> _Work order_
Write out every entry below exactly as it appears. Pictures do not belong in the copy.

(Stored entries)
*** Block opens ***

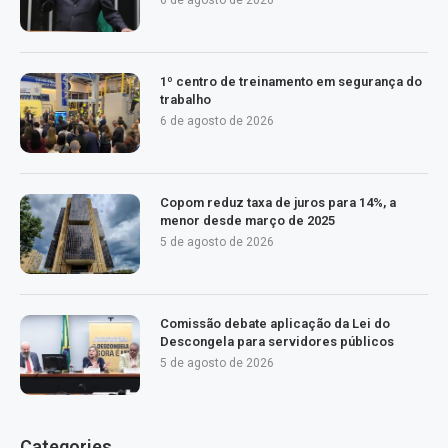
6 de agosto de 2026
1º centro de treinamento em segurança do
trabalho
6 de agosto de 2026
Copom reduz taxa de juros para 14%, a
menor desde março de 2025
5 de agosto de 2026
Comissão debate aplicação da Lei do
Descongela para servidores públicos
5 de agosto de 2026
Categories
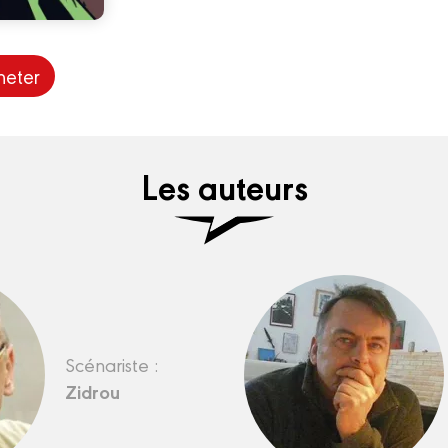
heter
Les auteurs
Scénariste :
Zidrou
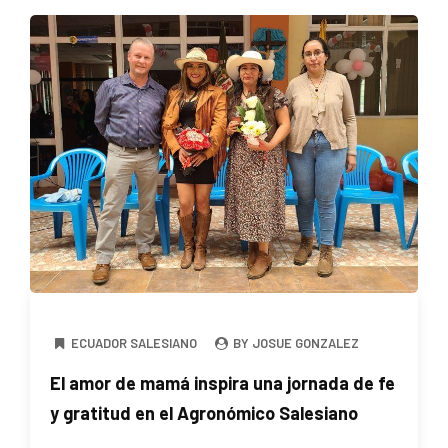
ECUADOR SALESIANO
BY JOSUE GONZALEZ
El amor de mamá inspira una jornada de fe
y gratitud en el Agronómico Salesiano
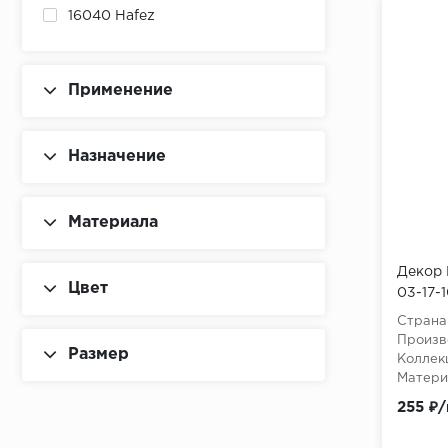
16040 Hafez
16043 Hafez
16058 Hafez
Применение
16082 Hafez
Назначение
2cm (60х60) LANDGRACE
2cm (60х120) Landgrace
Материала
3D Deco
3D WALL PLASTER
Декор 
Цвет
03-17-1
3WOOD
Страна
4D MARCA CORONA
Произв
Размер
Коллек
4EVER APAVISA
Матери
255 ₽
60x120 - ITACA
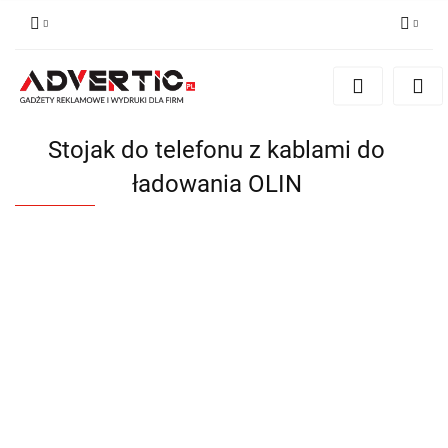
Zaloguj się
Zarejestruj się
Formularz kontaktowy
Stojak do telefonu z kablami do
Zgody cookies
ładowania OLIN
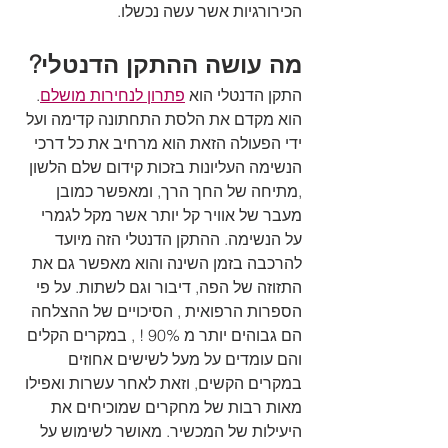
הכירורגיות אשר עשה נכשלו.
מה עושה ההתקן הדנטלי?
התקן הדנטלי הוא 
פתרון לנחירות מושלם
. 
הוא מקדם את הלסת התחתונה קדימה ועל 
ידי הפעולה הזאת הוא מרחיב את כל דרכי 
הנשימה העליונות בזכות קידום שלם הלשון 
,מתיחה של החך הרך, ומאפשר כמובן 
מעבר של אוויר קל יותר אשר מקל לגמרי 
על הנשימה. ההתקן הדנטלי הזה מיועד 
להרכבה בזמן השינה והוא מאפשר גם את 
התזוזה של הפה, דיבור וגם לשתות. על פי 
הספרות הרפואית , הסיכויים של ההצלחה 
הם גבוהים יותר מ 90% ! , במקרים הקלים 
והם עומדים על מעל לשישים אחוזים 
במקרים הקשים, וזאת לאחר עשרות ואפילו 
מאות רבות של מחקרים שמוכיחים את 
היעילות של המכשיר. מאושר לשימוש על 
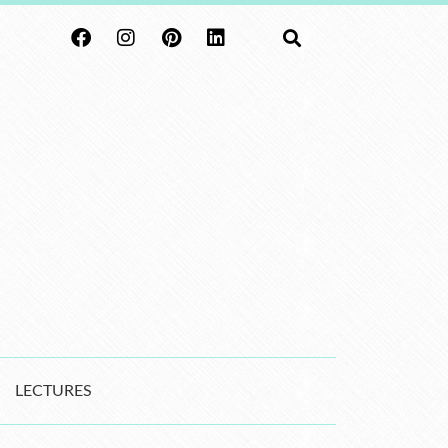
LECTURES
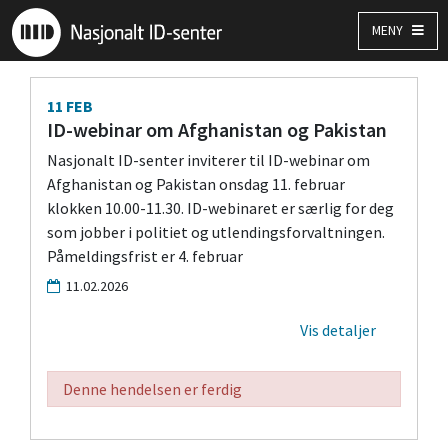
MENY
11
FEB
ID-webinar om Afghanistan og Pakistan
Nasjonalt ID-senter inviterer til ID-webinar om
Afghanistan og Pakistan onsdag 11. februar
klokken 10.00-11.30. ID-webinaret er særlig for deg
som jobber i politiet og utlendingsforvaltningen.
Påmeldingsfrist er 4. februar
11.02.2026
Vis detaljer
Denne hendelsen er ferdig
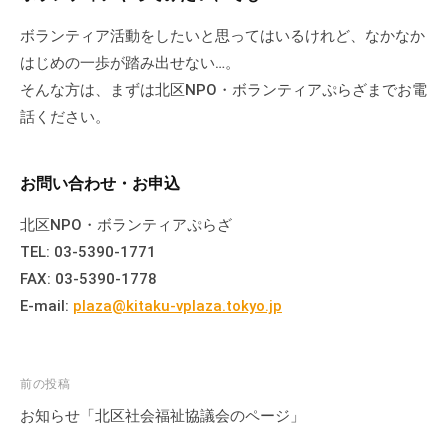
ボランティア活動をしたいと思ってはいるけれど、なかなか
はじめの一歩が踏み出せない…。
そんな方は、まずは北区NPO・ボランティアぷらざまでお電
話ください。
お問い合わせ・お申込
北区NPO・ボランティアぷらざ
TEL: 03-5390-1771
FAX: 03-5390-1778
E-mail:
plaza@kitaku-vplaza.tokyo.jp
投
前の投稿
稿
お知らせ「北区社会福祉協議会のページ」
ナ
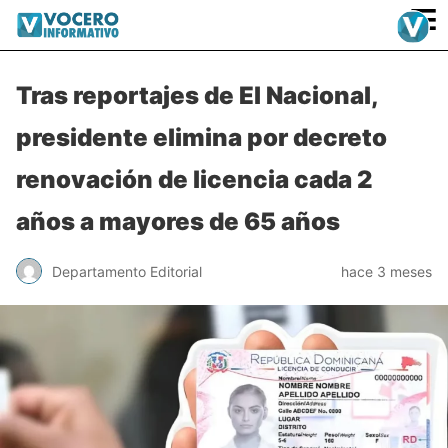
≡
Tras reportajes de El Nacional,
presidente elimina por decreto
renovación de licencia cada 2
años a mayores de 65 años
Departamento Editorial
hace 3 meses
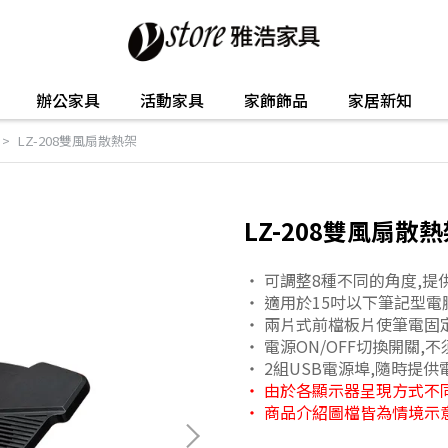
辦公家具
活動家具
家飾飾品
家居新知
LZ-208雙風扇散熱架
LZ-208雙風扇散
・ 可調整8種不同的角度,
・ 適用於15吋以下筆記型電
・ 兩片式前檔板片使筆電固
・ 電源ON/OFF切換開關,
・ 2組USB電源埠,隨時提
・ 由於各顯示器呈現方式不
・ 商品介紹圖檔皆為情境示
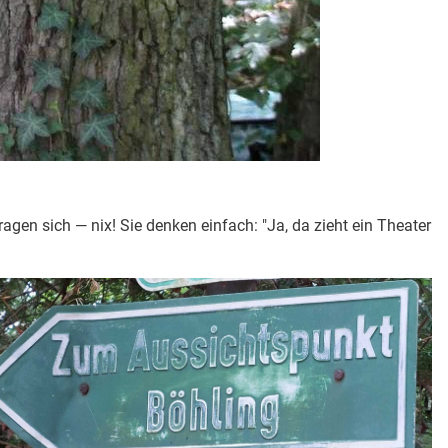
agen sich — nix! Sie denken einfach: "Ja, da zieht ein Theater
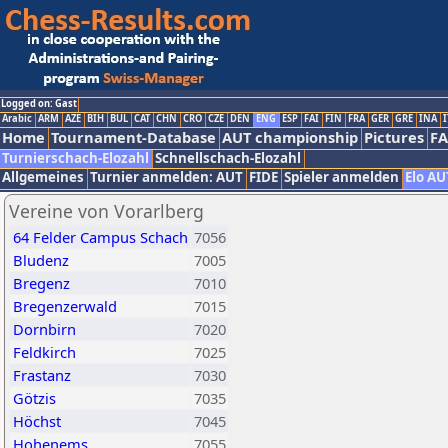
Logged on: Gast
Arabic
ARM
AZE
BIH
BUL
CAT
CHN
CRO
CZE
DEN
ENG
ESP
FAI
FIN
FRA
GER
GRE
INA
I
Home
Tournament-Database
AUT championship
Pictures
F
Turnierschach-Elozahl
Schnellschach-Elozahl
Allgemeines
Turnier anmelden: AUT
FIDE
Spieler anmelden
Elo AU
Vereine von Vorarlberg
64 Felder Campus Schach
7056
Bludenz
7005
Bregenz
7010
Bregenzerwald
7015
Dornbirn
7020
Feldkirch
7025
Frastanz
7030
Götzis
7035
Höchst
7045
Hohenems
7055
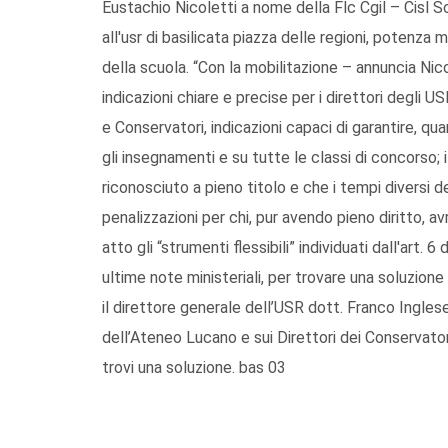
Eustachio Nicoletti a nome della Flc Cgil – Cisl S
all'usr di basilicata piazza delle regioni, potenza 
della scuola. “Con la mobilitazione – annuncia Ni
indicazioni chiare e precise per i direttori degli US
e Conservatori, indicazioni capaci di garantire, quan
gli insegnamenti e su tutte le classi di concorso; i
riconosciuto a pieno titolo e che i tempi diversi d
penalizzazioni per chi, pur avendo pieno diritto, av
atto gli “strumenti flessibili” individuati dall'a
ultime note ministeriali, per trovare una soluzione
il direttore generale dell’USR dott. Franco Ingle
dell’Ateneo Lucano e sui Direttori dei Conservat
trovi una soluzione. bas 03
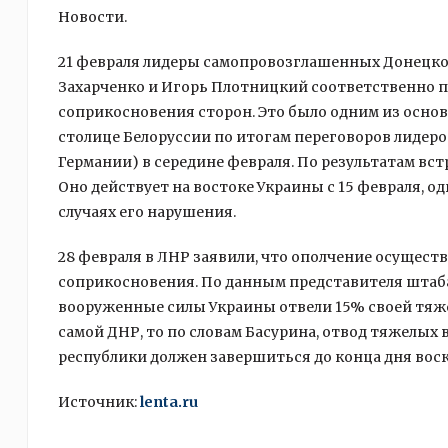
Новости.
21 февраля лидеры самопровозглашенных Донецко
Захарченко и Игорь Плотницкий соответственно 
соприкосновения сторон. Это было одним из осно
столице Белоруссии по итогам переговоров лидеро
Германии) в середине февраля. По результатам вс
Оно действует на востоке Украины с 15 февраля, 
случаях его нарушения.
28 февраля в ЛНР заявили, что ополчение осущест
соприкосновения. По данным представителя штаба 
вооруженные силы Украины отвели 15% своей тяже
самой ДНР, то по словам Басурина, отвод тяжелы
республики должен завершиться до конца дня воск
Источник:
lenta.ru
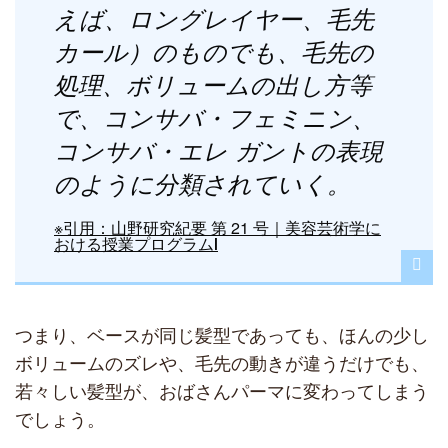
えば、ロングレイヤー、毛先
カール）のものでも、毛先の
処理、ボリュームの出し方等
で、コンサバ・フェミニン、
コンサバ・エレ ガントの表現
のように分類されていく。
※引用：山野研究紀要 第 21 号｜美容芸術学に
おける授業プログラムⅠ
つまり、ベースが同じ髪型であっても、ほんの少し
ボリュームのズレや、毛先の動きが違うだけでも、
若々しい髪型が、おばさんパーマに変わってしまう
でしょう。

*** Block closes ***

> _Response box_
6 de agosto de 2026
1º centro de treinamento em segurança do
trabalho
6 de agosto de 2026
Copom reduz taxa de juros para 14%, a
menor desde março de 2025
5 de agosto de 2026
Comissão debate aplicação da Lei do
Descongela para servidores públicos
5 de agosto de 2026
Categories
heter
Les auteurs
Scénariste :
Zidrou
ECUADOR SALESIANO
BY JOSUE GONZALEZ
El amor de mamá inspira una jornada de fe
y gratitud en el Agronómico Salesiano
16040 Hafez
16043 Hafez
16058 Hafez
Применение
16082 Hafez
Назначение
2cm (60х60) LANDGRACE
2cm (60х120) Landgrace
Материала
3D Deco
3D WALL PLASTER
Декор 
Цвет
03-17-1
3WOOD
Страна
4D MARCA CORONA
Произв
Размер
Коллек
4EVER APAVISA
Матери
255 ₽
60x120 - ITACA
Zaloguj się
Zarejestruj się
Formularz kontaktowy
Stojak do telefonu z kablami do
Zgody cookies
ładowania OLIN
הכירורגיות אשר עשה נכשלו.
מה עושה ההתקן הדנטלי?
התקן הדנטלי הוא 
פתרון לנחירות מושלם
. 
הוא מקדם את הלסת התחתונה קדימה ועל 
ידי הפעולה הזאת הוא מרחיב את כל דרכי 
הנשימה העליונות בזכות קידום שלם הלשון 
,מתיחה של החך הרך, ומאפשר כמובן 
מעבר של אוויר קל יותר אשר מקל לגמרי 
על הנשימה. ההתקן הדנטלי הזה מיועד 
להרכבה בזמן השינה והוא מאפשר גם את 
התזוזה של הפה, דיבור וגם לשתות. על פי 
הספרות הרפואית , הסיכויים של ההצלחה 
הם גבוהים יותר מ 90% ! , במקרים הקלים 
והם עומדים על מעל לשישים אחוזים 
במקרים הקשים, וזאת לאחר עשרות ואפילו 
מאות רבות של מחקרים שמוכיחים את 
היעילות של המכשיר. מאושר לשימוש על 
LECTURES
MENY
11
FEB
ID-webinar om Afghanistan og Pakistan
Nasjonalt ID-senter inviterer til ID-webinar om
Afghanistan og Pakistan onsdag 11. februar
klokken 10.00-11.30. ID-webinaret er særlig for deg
som jobber i politiet og utlendingsforvaltningen.
Påmeldingsfrist er 4. februar
11.02.2026
Vis detaljer
Denne hendelsen er ferdig
ボランティア活動をしたいと思ってはいるけれど、なかなか
はじめの一歩が踏み出せない…。
そんな方は、まずは北区NPO・ボランティアぷらざまでお電
話ください。
お問い合わせ・お申込
北区NPO・ボランティアぷらざ
TEL: 03-5390-1771
FAX: 03-5390-1778
E-mail:
plaza@kitaku-vplaza.tokyo.jp
投
前の投稿
稿
お知らせ「北区社会福祉協議会のページ」
ナ
≡
Tras reportajes de El Nacional,
presidente elimina por decreto
renovación de licencia cada 2
años a mayores de 65 años
Departamento Editorial
hace 3 meses
辦公家具
活動家具
家飾飾品
家居新知
LZ-208雙風扇散熱架
LZ-208雙風扇散
・ 可調整8種不同的角度,
・ 適用於15吋以下筆記型電
・ 兩片式前檔板片使筆電固
・ 電源ON/OFF切換開關,
・ 2組USB電源埠,隨時提
・ 由於各顯示器呈現方式不
・ 商品介紹圖檔皆為情境示
agen sich — nix! Sie denken einfach: "Ja, da zieht ein Theater
Logged on: Gast
Arabic
ARM
AZE
BIH
BUL
CAT
CHN
CRO
CZE
DEN
ENG
ESP
FAI
FIN
FRA
GER
GRE
INA
I
Home
Tournament-Database
AUT championship
Pictures
F
Turnierschach-Elozahl
Schnellschach-Elozahl
Allgemeines
Turnier anmelden: AUT
FIDE
Spieler anmelden
Elo AU
Vereine von Vorarlberg
64 Felder Campus Schach
7056
Bludenz
7005
Bregenz
7010
Bregenzerwald
7015
Dornbirn
7020
Feldkirch
7025
Frastanz
7030
Götzis
7035
Höchst
7045
Hohenems
7055
Eustachio Nicoletti a nome della Flc Cgil – Cisl S
all'usr di basilicata piazza delle regioni, potenza 
della scuola. “Con la mobilitazione – annuncia Ni
indicazioni chiare e precise per i direttori degli US
e Conservatori, indicazioni capaci di garantire, quan
gli insegnamenti e su tutte le classi di concorso; i
riconosciuto a pieno titolo e che i tempi diversi d
penalizzazioni per chi, pur avendo pieno diritto, av
atto gli “strumenti flessibili” individuati dall'a
ultime note ministeriali, per trovare una soluzione
il direttore generale dell’USR dott. Franco Ingle
dell’Ateneo Lucano e sui Direttori dei Conservat
trovi una soluzione. bas 03
Новости.
21 февраля лидеры самопровозглашенных Донецко
Захарченко и Игорь Плотницкий соответственно 
соприкосновения сторон. Это было одним из осно
столице Белоруссии по итогам переговоров лидеро
Германии) в середине февраля. По результатам вс
Оно действует на востоке Украины с 15 февраля, 
случаях его нарушения.
28 февраля в ЛНР заявили, что ополчение осущест
соприкосновения. По данным представителя штаба 
вооруженные силы Украины отвели 15% своей тяже
самой ДНР, то по словам Басурина, отвод тяжелы
республики должен завершиться до конца дня воск
Источник:
lenta.ru
えば、ロングレイヤー、毛先
カール）のものでも、毛先の
処理、ボリュームの出し方等
で、コンサバ・フェミニン、
コンサバ・エレ ガントの表現
のように分類されていく。
※引用：山野研究紀要 第 21 号｜美容芸術学に
おける授業プログラムⅠ
つまり、ベースが同じ髪型であっても、ほんの少し
ボリュームのズレや、毛先の動きが違うだけでも、
若々しい髪型が、おばさんパーマに変わってしまう
でしょう。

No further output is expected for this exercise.